949 is actually a formica laminate color/number.
The thermofoil is made to match that and is called 949 white thermofoil.
These colors have been around so long and so many people and cabinet shops needed to match the color that most of the proffessional paint shops know what it is.

The thermofoil on the cabinet stiles and rails (stiles being vert-rails horiz) could be glued back down if it lifted with contact cement.
It would be better to take the entire peice off and restick the entire piece.since you would see glue lumps otherwise.You could also reface the entire face of a cabinet with 949 white laminate and it would be even stronger than before.
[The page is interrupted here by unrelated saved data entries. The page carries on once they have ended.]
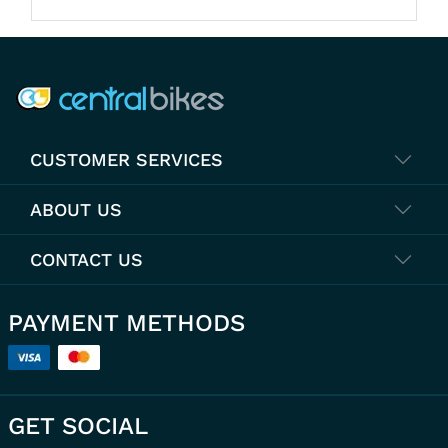
COMPANY INFO
CUSTOMER SERVICES
ABOUT US
CONTACT US
PAYMENT METHODS
GET SOCIAL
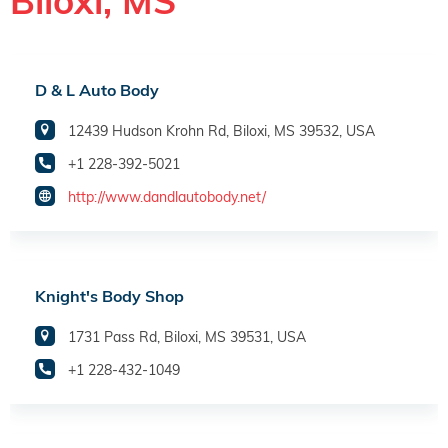
Biloxi, MS
D & L Auto Body
12439 Hudson Krohn Rd, Biloxi, MS 39532, USA
+1 228-392-5021
http://www.dandlautobody.net/
Knight's Body Shop
1731 Pass Rd, Biloxi, MS 39531, USA
+1 228-432-1049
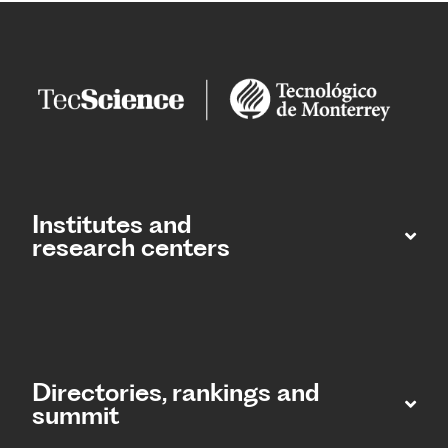
Institutes and
research centers
Directories, rankings and
summit​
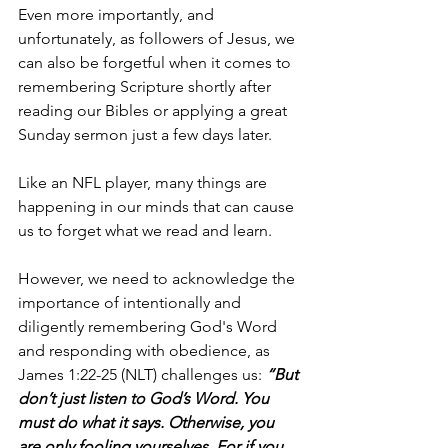
Even more importantly, and 
unfortunately, as followers of Jesus, we 
can also be forgetful when it comes to 
remembering Scripture shortly after 
reading our Bibles or applying a great 
Sunday sermon just a few days later.
Like an NFL player, many things are 
happening in our minds that can cause 
us to forget what we read and learn. 
However, we need to acknowledge the 
importance of intentionally and 
diligently remembering God's Word 
and responding with obedience, as 
James 1:22-25 (NLT) challenges us: 
“But 
don’t just listen to God’s Word. You 
must do what it says. Otherwise, you 
are only fooling yourselves. For if you 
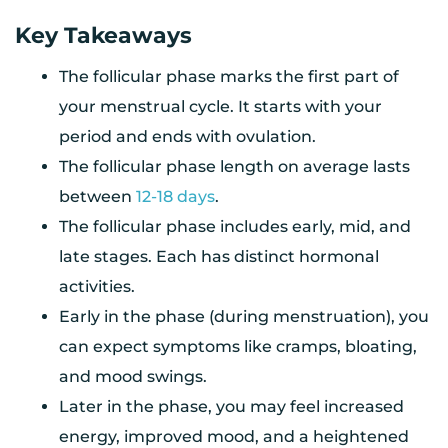
Key Takeaways
The follicular phase marks the first part of
your menstrual cycle. It starts with your
period and ends with ovulation.
The follicular phase length on average lasts
between
12-18 days
.
The follicular phase includes early, mid, and
late stages. Each has distinct hormonal
activities.
Early in the phase (during menstruation), you
can expect symptoms like cramps, bloating,
and mood swings.
Later in the phase, you may feel increased
energy, improved mood, and a heightened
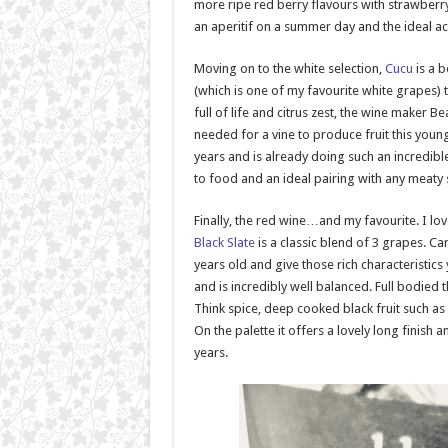
more ripe red berry flavours with strawberry
an aperitif on a summer day and the ideal 
Moving on to the white selection,
Cucu
is a 
(which is one of my favourite white grapes) t
full of life and citrus zest, the wine maker B
needed for a vine to produce fruit this youn
years and is already doing such an incredible
to food and an ideal pairing with any meaty
Finally, the red wine…and my favourite. I lov
Black Slate
is a classic blend of 3 grapes. C
years old and give those rich characteristics
and is incredibly well balanced. Full bodied t
Think spice, deep cooked black fruit such as
On the palette it offers a lovely long finis
years.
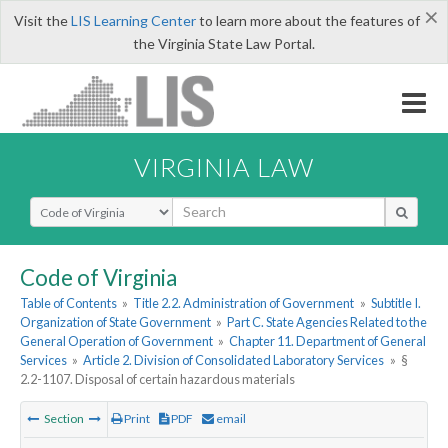
×
Visit the
LIS Learning Center
to learn more about the features of
the Virginia State Law Portal.
VIRGINIA LAW
Select Search Type
Code of Virginia
Table of Contents
»
Title 2.2. Administration of Government
»
Subtitle I.
Organization of State Government
»
Part C. State Agencies Related to the
General Operation of Government
»
Chapter 11. Department of General
Services
»
Article 2. Division of Consolidated Laboratory Services
»
§
2.2-1107. Disposal of certain hazardous materials
Section
Print
PDF
email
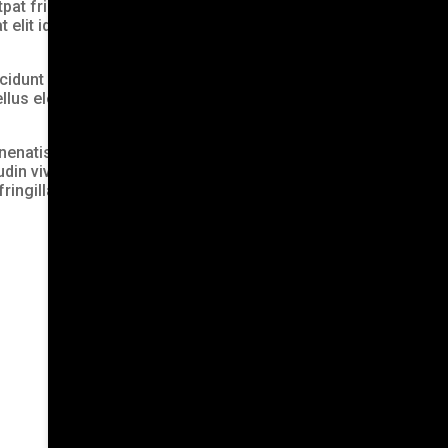
t fringilla molestie, libero
 elit id, tristique massa.
cidunt eget mattis ac,
 tellus elementum tempus
nenatis eget, finibus eu
udin viverra est. Sed
ingilla molestie, libero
If you go to formica.com you can request a sample chip if needed.

Ed


----------



## camping479 (Aug 27, 2003)

> Colorant OZ 48 96
> B Lamp black 0 2 0
> C Yellow Oxid 0 5 0
> L Raw Umber 0 1 1


Lamp black, 2/48ths of an ounce
yellow oxide 5/48ths of an ounce
raw umber 1/48th and 1/96th of an ounce

Those are standard measurements used on the tint dispensing machines you see in the paint store. The formula is probably for a gallon since 949 is so close to a plain white.

Taking a door to a good professional paint store is the route I would take, they will be able to match the color for you with no problem.

Mike


----------



## Dene (Oct 18, 2006)

camping479 said:


> > Colorant OZ 48 96
> > B Lamp black 0 2 0
> > C Yellow Oxid 0 5 0
> > L Raw Umber 0 1 1
> ...


Mike, This formula was for only a Quart not a gallon. Forgot to tell what size can I bought. Thanks for jogging my memory... Dene


----------



## Rip (Jul 13, 2006)

Try here Thermal Foil Cabinets http://www.rhcdoors.com/thermo-doors.htm


----------



## wicandthing (Jul 11, 2005)

Thanks for all the replies everyone. Like I said earlier, I'm not trying to repair anything, just match the color on some mods.

Chad


----------



## aplvlykat (Jan 25, 2004)

Depending on what and how much you need there are ways to match the existing paneling by using some of the existing panels. A good example is the dinette seat bottoms. They are thin already and if you remove them and use them as templates to make new bottoms. You will have two big pieces of panel that match the wall paneling. The same thing can be done with the under side of the bunks if you need white. I did this on both and when I reistalled them I used oak door skins as the laminate and stained them to match the existing trim color. As far a drawer faces I ordered several from Home depot and they match the color perfect and were inexpensive. They cost somewhere around 25.00 for two drawer fronts that measured 25" x 6" and 42" x 6". 
I have also done some repaires to the existing cabnets where the laminate had puckered in the corners. To do this I simply used a hot air gun, the type for heat shrink tubing, heated the area and used a piece of wood dow to smooth out the corner to match. The corner pucker will shrink and reattach to the wood and become one again, just becareful not to over heat and melt the plastic. Good luck and hope this helps, Kirk


----------